» **STORED DATA**:
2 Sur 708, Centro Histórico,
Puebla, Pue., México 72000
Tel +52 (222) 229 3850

---

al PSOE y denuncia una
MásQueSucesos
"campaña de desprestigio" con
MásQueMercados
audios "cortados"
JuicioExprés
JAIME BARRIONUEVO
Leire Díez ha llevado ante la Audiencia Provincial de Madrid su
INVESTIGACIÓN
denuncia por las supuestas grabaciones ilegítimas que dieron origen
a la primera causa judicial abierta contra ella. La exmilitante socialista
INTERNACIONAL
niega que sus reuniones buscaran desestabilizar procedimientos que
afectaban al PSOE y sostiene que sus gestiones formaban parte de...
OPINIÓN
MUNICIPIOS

--

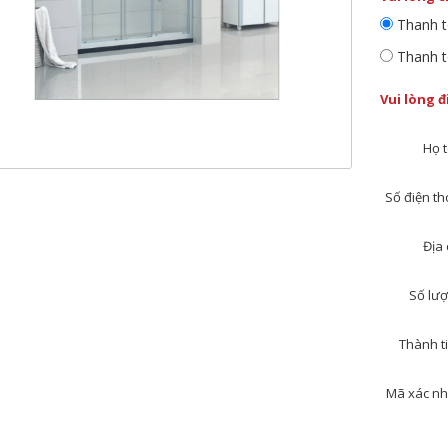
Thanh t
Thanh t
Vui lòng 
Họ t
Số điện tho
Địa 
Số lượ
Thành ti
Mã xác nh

» **PROBLEM TO SOLVE**: Look back over the material above and state how many lines hold the word "denuncia". Write the number and nothing else.

» **THE COMPLETED TASK**: 2